Which roads will be blocked by traffic jams tomorrow ? What are the possible side effects of drugs ? Where do fake news come from, and how do they spread ? Many crucial questions require predictions in a connected world, and Graph Neural Networks (GNNs) allow us to make such predictions. While current AI systems can understand images, such as stop signs for self driving cars, GNNs can make predictions about the physical world, such as cars arriving at an intersection even when they cannot be seen at the moment. Furthermore, GNNs can be used to find better solutions for abstract problems which can then be used for direct improvements in industrial organization.
Since the questions we want to answer with GNNs are much bigger than just recognizing images, we need much more powerful computers to operate them. However, the most powerful computers today are composed of many smaller units, and only by ensuring that all these units work together perfectly can we use powerful computers efficiently. This is crucial for extending the scope of what GNNs can predict, and for limiting the energy consumption of these systems.
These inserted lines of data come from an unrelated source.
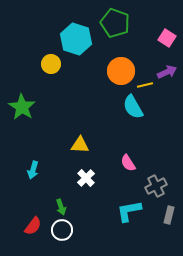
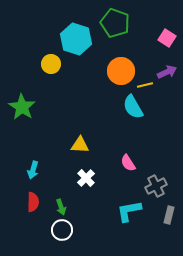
red semicircle: moved 24 px up; rotated 36 degrees counterclockwise
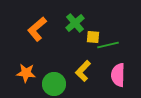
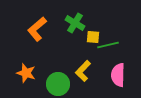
green cross: rotated 18 degrees counterclockwise
orange star: rotated 12 degrees clockwise
green circle: moved 4 px right
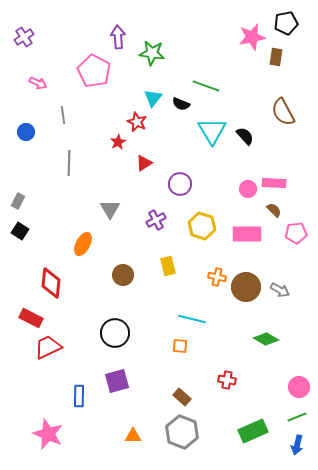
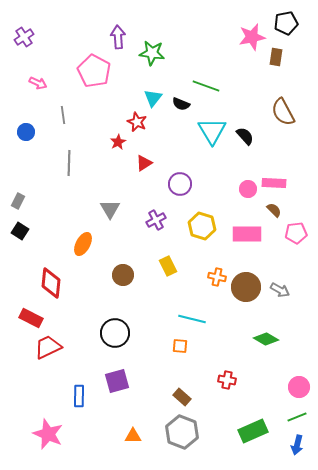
yellow rectangle at (168, 266): rotated 12 degrees counterclockwise
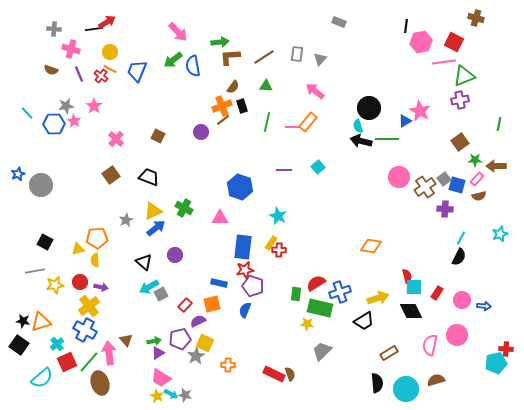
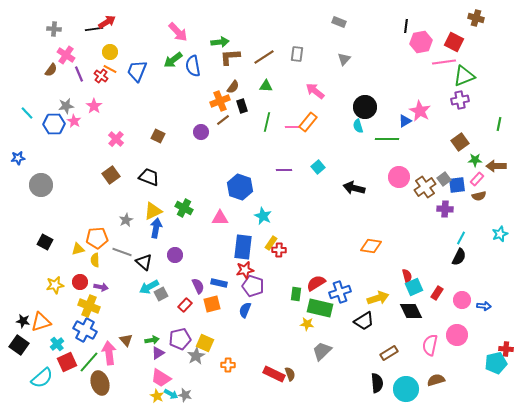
pink cross at (71, 49): moved 5 px left, 6 px down; rotated 18 degrees clockwise
gray triangle at (320, 59): moved 24 px right
brown semicircle at (51, 70): rotated 72 degrees counterclockwise
orange cross at (222, 106): moved 2 px left, 5 px up
black circle at (369, 108): moved 4 px left, 1 px up
black arrow at (361, 141): moved 7 px left, 47 px down
blue star at (18, 174): moved 16 px up; rotated 16 degrees clockwise
blue square at (457, 185): rotated 24 degrees counterclockwise
cyan star at (278, 216): moved 15 px left
blue arrow at (156, 228): rotated 42 degrees counterclockwise
gray line at (35, 271): moved 87 px right, 19 px up; rotated 30 degrees clockwise
cyan square at (414, 287): rotated 24 degrees counterclockwise
yellow cross at (89, 306): rotated 30 degrees counterclockwise
purple semicircle at (198, 321): moved 35 px up; rotated 91 degrees clockwise
green arrow at (154, 341): moved 2 px left, 1 px up
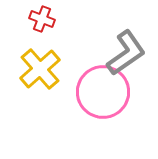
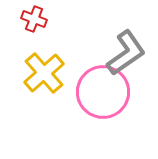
red cross: moved 8 px left
yellow cross: moved 4 px right, 4 px down
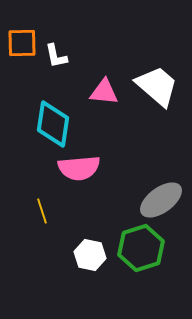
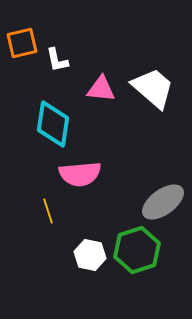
orange square: rotated 12 degrees counterclockwise
white L-shape: moved 1 px right, 4 px down
white trapezoid: moved 4 px left, 2 px down
pink triangle: moved 3 px left, 3 px up
pink semicircle: moved 1 px right, 6 px down
gray ellipse: moved 2 px right, 2 px down
yellow line: moved 6 px right
green hexagon: moved 4 px left, 2 px down
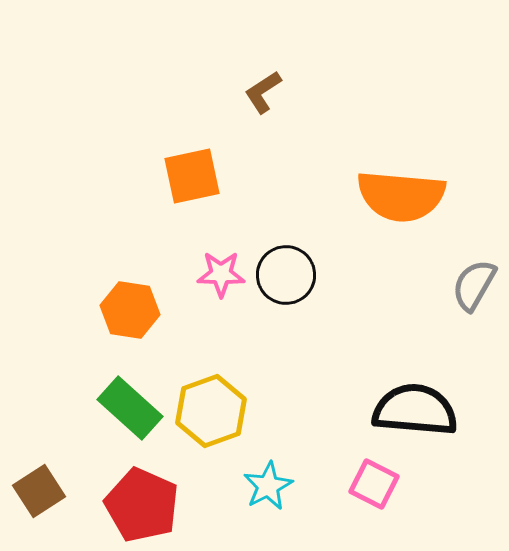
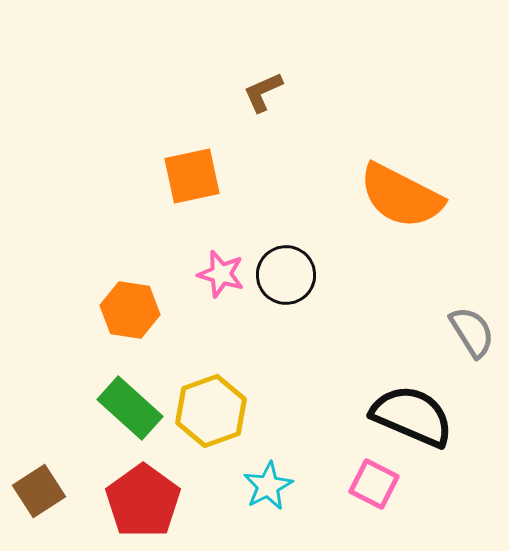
brown L-shape: rotated 9 degrees clockwise
orange semicircle: rotated 22 degrees clockwise
pink star: rotated 15 degrees clockwise
gray semicircle: moved 2 px left, 47 px down; rotated 118 degrees clockwise
black semicircle: moved 3 px left, 6 px down; rotated 18 degrees clockwise
red pentagon: moved 1 px right, 4 px up; rotated 12 degrees clockwise
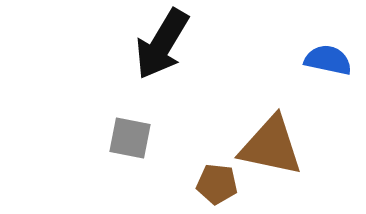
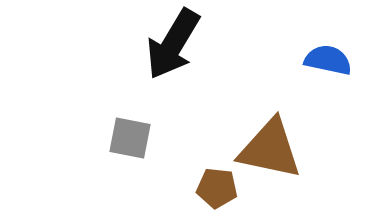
black arrow: moved 11 px right
brown triangle: moved 1 px left, 3 px down
brown pentagon: moved 4 px down
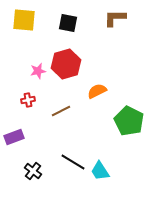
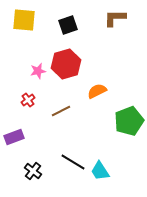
black square: moved 2 px down; rotated 30 degrees counterclockwise
red cross: rotated 24 degrees counterclockwise
green pentagon: rotated 24 degrees clockwise
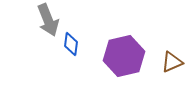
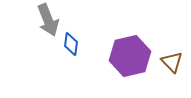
purple hexagon: moved 6 px right
brown triangle: rotated 50 degrees counterclockwise
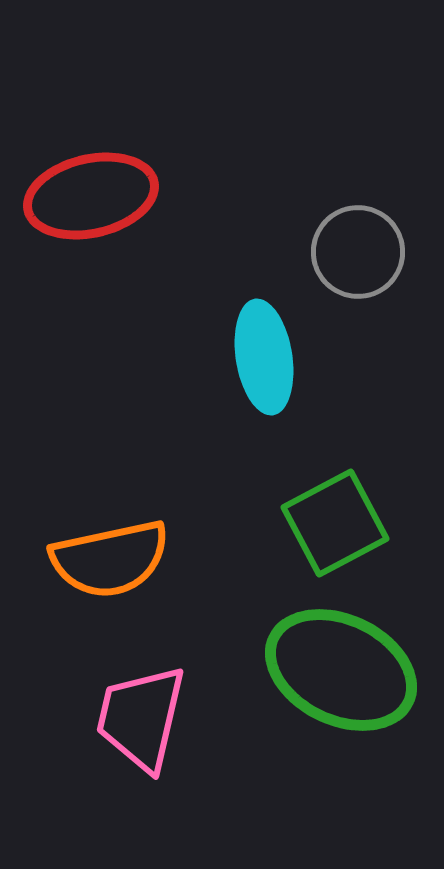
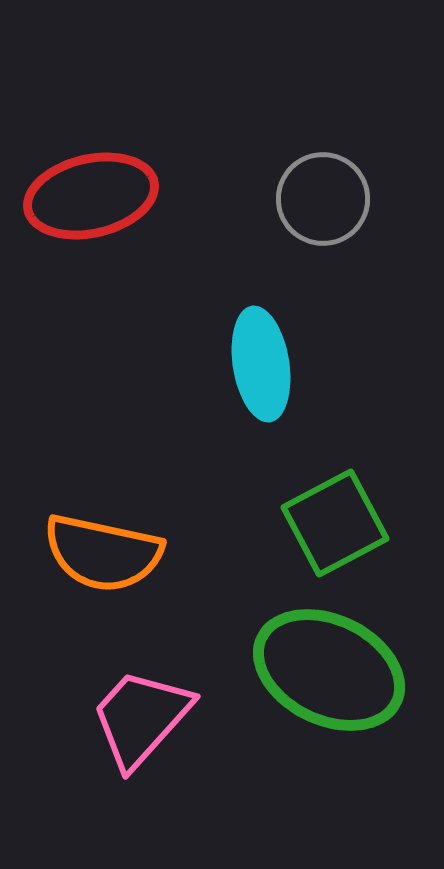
gray circle: moved 35 px left, 53 px up
cyan ellipse: moved 3 px left, 7 px down
orange semicircle: moved 7 px left, 6 px up; rotated 24 degrees clockwise
green ellipse: moved 12 px left
pink trapezoid: rotated 29 degrees clockwise
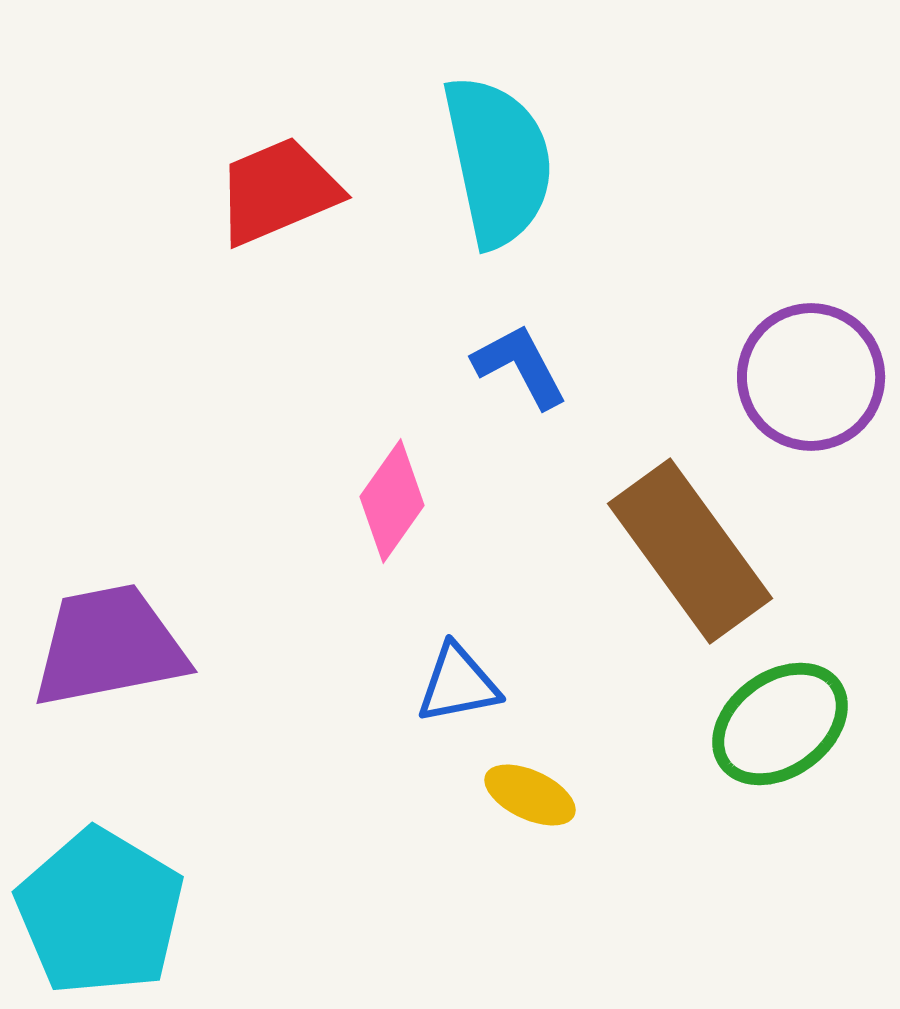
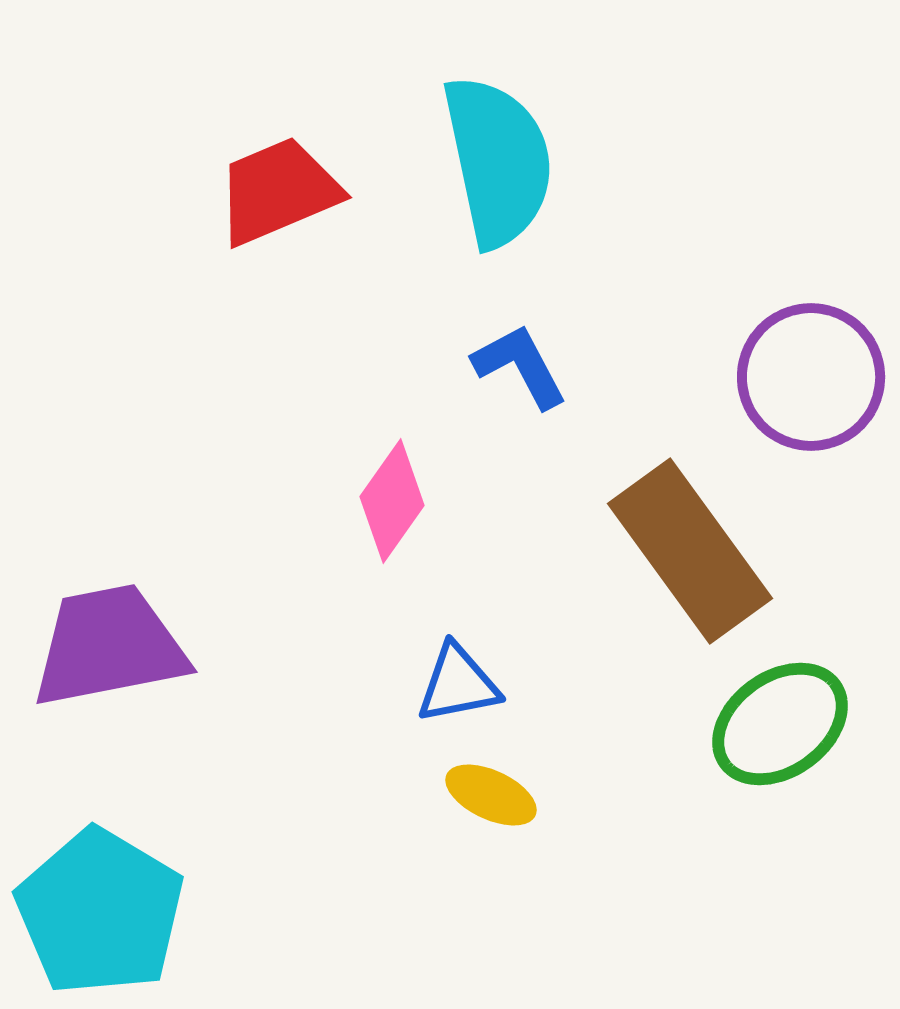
yellow ellipse: moved 39 px left
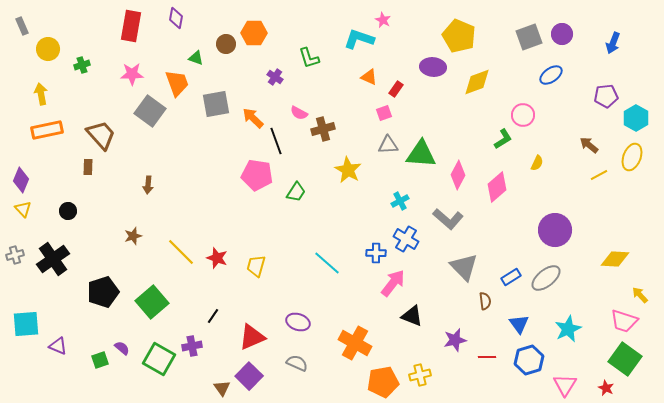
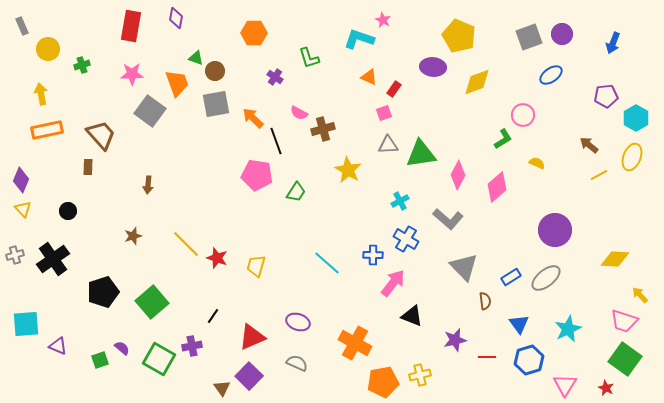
brown circle at (226, 44): moved 11 px left, 27 px down
red rectangle at (396, 89): moved 2 px left
green triangle at (421, 154): rotated 12 degrees counterclockwise
yellow semicircle at (537, 163): rotated 91 degrees counterclockwise
yellow line at (181, 252): moved 5 px right, 8 px up
blue cross at (376, 253): moved 3 px left, 2 px down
Graph neural networks (GNNs), which extend the successful ideas of deep learning to irregularly structured data, are a recent addition to the field of artificial intelligence. While traditional deep learning has focused on regular inputs such as images composed of pixels in two-dimensional space, graph neural networks can analyze and learn from unstructured connections between objects. This gives GNNs the ability to tackle completely new classes of problems, such as analyzing social networks and power grids, or uncovering molecule structures in computational chemistry. Some experts in the field also believe that graph networks, due to their capacity for combinatorial generalization, represent an important next step towards the development of general artificial intelligence. However, such tasks require vast amounts of computation, which can only be provided by parallel processing.
Is well known that parallel computation for irregular problems is much more challenging than for regular ones, and GNNs are no exception. While traditional deep learning has been scaled up to run on entire supercomputers efficiently,
GNNs currently do not scale to multiple processors. This proposal aims to overcome this limitation by drawing upon decades of experience in scalable graph algorithms and sparse linear algebra, and adapting techniques that are proven to be effective for distributing graph computations over large parallel systems to GNNs.
We aim to create a new computational framework which allows users to specify a GNN while the framework handles the task of distributing graphs over parallel machines, as well as selecting and running the algorithms that are best suited for the computation automatically. Recently, frameworks such as TensorFlow, have made traditional deep neural networks accessible for a large number of users. In the same way, our goal is to create a proof-of-concept framework that will be a crucial factor to the successful GNNs real-world appliance.